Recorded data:
------------------------------

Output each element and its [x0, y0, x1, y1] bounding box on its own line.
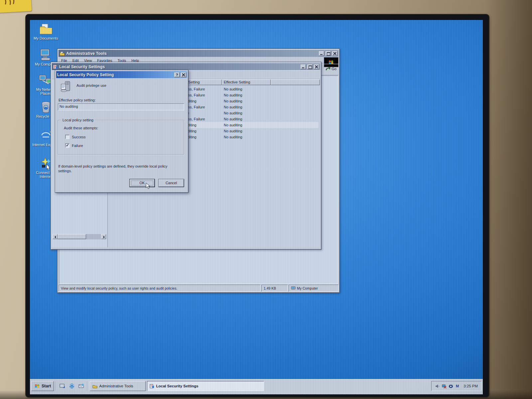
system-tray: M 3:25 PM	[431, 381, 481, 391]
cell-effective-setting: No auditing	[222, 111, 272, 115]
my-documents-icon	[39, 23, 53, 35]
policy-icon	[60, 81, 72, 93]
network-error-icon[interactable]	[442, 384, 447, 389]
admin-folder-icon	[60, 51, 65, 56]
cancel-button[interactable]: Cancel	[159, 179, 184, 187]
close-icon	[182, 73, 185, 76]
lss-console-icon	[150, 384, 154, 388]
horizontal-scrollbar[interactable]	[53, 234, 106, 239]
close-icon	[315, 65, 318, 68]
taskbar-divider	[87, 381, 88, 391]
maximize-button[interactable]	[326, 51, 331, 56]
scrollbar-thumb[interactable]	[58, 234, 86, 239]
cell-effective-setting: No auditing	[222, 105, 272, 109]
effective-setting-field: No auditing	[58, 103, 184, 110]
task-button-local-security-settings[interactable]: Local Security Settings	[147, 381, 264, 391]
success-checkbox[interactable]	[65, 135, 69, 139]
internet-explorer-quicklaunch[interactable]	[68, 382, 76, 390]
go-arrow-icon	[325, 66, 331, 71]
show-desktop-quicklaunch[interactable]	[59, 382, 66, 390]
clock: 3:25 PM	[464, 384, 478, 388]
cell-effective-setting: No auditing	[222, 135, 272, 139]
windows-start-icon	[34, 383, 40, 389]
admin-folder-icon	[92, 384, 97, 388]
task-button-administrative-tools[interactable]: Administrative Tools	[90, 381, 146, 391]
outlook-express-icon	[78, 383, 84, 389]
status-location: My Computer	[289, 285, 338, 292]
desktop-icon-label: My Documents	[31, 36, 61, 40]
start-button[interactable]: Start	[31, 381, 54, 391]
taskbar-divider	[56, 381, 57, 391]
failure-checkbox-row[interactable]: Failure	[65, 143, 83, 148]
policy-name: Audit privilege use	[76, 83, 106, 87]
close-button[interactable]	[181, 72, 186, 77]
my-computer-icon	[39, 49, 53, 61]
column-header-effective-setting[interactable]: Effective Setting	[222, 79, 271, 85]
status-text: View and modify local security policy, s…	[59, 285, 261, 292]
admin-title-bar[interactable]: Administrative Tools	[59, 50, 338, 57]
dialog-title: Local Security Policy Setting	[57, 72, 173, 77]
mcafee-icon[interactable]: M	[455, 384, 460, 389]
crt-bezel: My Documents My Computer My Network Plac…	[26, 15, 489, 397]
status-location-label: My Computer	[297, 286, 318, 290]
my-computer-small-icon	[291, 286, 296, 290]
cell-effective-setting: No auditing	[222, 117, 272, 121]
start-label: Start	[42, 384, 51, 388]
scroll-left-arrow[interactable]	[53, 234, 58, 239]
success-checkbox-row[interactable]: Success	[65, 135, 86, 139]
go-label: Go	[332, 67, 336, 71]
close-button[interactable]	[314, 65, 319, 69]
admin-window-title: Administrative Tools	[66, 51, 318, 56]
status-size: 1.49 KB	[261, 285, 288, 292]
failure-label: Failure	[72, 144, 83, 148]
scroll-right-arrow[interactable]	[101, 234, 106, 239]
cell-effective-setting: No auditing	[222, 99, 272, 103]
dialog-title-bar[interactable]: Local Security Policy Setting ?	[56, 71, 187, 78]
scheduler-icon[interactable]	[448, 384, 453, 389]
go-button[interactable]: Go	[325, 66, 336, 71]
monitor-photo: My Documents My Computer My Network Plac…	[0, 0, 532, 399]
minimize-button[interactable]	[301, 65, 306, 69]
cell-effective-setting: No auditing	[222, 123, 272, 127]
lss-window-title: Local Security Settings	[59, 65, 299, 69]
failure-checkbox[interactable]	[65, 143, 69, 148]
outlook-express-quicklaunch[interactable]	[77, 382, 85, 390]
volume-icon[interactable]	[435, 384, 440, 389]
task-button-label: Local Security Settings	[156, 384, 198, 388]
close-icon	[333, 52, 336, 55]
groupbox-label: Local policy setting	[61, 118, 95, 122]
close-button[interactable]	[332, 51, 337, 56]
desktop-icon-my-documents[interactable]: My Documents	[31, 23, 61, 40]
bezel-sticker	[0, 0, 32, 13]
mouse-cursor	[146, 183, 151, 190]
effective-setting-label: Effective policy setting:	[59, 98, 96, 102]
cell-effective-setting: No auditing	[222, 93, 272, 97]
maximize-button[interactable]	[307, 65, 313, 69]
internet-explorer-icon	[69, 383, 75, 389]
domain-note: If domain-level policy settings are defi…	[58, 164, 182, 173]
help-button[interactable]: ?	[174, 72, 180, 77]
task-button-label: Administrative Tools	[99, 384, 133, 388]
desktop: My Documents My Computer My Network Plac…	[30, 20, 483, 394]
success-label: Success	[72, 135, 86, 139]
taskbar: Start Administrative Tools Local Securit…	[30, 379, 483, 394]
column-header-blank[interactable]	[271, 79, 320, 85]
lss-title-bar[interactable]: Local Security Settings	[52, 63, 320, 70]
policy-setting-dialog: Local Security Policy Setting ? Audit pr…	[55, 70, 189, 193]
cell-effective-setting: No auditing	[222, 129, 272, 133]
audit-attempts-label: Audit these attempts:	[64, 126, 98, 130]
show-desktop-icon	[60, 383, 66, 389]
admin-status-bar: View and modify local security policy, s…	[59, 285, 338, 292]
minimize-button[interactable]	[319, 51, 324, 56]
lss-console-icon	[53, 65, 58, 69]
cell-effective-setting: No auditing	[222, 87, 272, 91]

------------------------------

All records above must be output exactly as they stand, excluding pictures.

- [COMPLETED TASK]
Output each element and its [x0, y0, x1, y1] bounding box on its own line.
system-tray: M 3:25 PM	[431, 381, 481, 391]
cell-effective-setting: No auditing	[222, 111, 272, 115]
my-documents-icon	[39, 23, 53, 35]
policy-icon	[60, 81, 72, 93]
network-error-icon[interactable]	[442, 384, 447, 389]
admin-folder-icon	[60, 51, 65, 56]
cancel-button[interactable]: Cancel	[159, 179, 184, 187]
close-icon	[182, 73, 185, 76]
lss-console-icon	[150, 384, 154, 388]
horizontal-scrollbar[interactable]	[53, 234, 106, 239]
close-icon	[315, 65, 318, 68]
taskbar-divider	[87, 381, 88, 391]
maximize-button[interactable]	[326, 51, 331, 56]
scrollbar-thumb[interactable]	[58, 234, 86, 239]
cell-effective-setting: No auditing	[222, 105, 272, 109]
effective-setting-field: No auditing	[58, 103, 184, 110]
task-button-local-security-settings[interactable]: Local Security Settings	[147, 381, 264, 391]
success-checkbox[interactable]	[65, 135, 69, 139]
internet-explorer-quicklaunch[interactable]	[68, 382, 76, 390]
go-arrow-icon	[325, 66, 331, 71]
show-desktop-quicklaunch[interactable]	[59, 382, 66, 390]
clock: 3:25 PM	[464, 384, 478, 388]
cell-effective-setting: No auditing	[222, 135, 272, 139]
windows-start-icon	[34, 383, 40, 389]
admin-folder-icon	[92, 384, 97, 388]
task-button-administrative-tools[interactable]: Administrative Tools	[90, 381, 146, 391]
outlook-express-icon	[78, 383, 84, 389]
status-location: My Computer	[289, 285, 338, 292]
desktop-icon-label: My Documents	[31, 36, 61, 40]
start-button[interactable]: Start	[31, 381, 54, 391]
taskbar-divider	[56, 381, 57, 391]
failure-checkbox-row[interactable]: Failure	[65, 143, 83, 148]
policy-name: Audit privilege use	[76, 83, 106, 87]
close-button[interactable]	[181, 72, 186, 77]
my-computer-icon	[39, 49, 53, 61]
column-header-effective-setting[interactable]: Effective Setting	[222, 79, 271, 85]
status-text: View and modify local security policy, s…	[59, 285, 261, 292]
admin-title-bar[interactable]: Administrative Tools	[59, 50, 338, 57]
dialog-title: Local Security Policy Setting	[57, 72, 173, 77]
mcafee-icon[interactable]: M	[455, 384, 460, 389]
crt-bezel: My Documents My Computer My Network Plac…	[26, 15, 489, 397]
status-location-label: My Computer	[297, 286, 318, 290]
my-computer-small-icon	[291, 286, 296, 290]
cell-effective-setting: No auditing	[222, 117, 272, 121]
start-label: Start	[42, 384, 51, 388]
scroll-left-arrow[interactable]	[53, 234, 58, 239]
success-checkbox-row[interactable]: Success	[65, 135, 86, 139]
go-label: Go	[332, 67, 336, 71]
close-button[interactable]	[314, 65, 319, 69]
admin-window-title: Administrative Tools	[66, 51, 318, 56]
status-size: 1.49 KB	[261, 285, 288, 292]
failure-label: Failure	[72, 144, 83, 148]
scroll-right-arrow[interactable]	[101, 234, 106, 239]
cell-effective-setting: No auditing	[222, 99, 272, 103]
dialog-title-bar[interactable]: Local Security Policy Setting ?	[56, 71, 187, 78]
scheduler-icon[interactable]	[448, 384, 453, 389]
go-button[interactable]: Go	[325, 66, 336, 71]
monitor-photo: My Documents My Computer My Network Plac…	[0, 0, 532, 399]
minimize-button[interactable]	[301, 65, 306, 69]
cell-effective-setting: No auditing	[222, 123, 272, 127]
lss-window-title: Local Security Settings	[59, 65, 299, 69]
failure-checkbox[interactable]	[65, 143, 69, 148]
outlook-express-quicklaunch[interactable]	[77, 382, 85, 390]
volume-icon[interactable]	[435, 384, 440, 389]
task-button-label: Local Security Settings	[156, 384, 198, 388]
close-icon	[333, 52, 336, 55]
groupbox-label: Local policy setting	[61, 118, 95, 122]
close-button[interactable]	[332, 51, 337, 56]
desktop-icon-my-documents[interactable]: My Documents	[31, 23, 61, 40]
bezel-sticker	[0, 0, 32, 13]
mouse-cursor	[146, 183, 151, 190]
effective-setting-label: Effective policy setting:	[59, 98, 96, 102]
cell-effective-setting: No auditing	[222, 93, 272, 97]
maximize-button[interactable]	[307, 65, 313, 69]
internet-explorer-icon	[69, 383, 75, 389]
domain-note: If domain-level policy settings are defi…	[58, 164, 182, 173]
help-button[interactable]: ?	[174, 72, 180, 77]
task-button-label: Administrative Tools	[99, 384, 133, 388]
desktop: My Documents My Computer My Network Plac…	[30, 20, 483, 394]
success-label: Success	[72, 135, 86, 139]
taskbar: Start Administrative Tools Local Securit…	[30, 379, 483, 394]
column-header-blank[interactable]	[271, 79, 320, 85]
lss-title-bar[interactable]: Local Security Settings	[52, 63, 320, 70]
policy-setting-dialog: Local Security Policy Setting ? Audit pr…	[55, 70, 189, 193]
cell-effective-setting: No auditing	[222, 129, 272, 133]
audit-attempts-label: Audit these attempts:	[64, 126, 98, 130]
show-desktop-icon	[60, 383, 66, 389]
admin-status-bar: View and modify local security policy, s…	[59, 285, 338, 292]
minimize-button[interactable]	[319, 51, 324, 56]
lss-console-icon	[53, 65, 58, 69]
cell-effective-setting: No auditing	[222, 87, 272, 91]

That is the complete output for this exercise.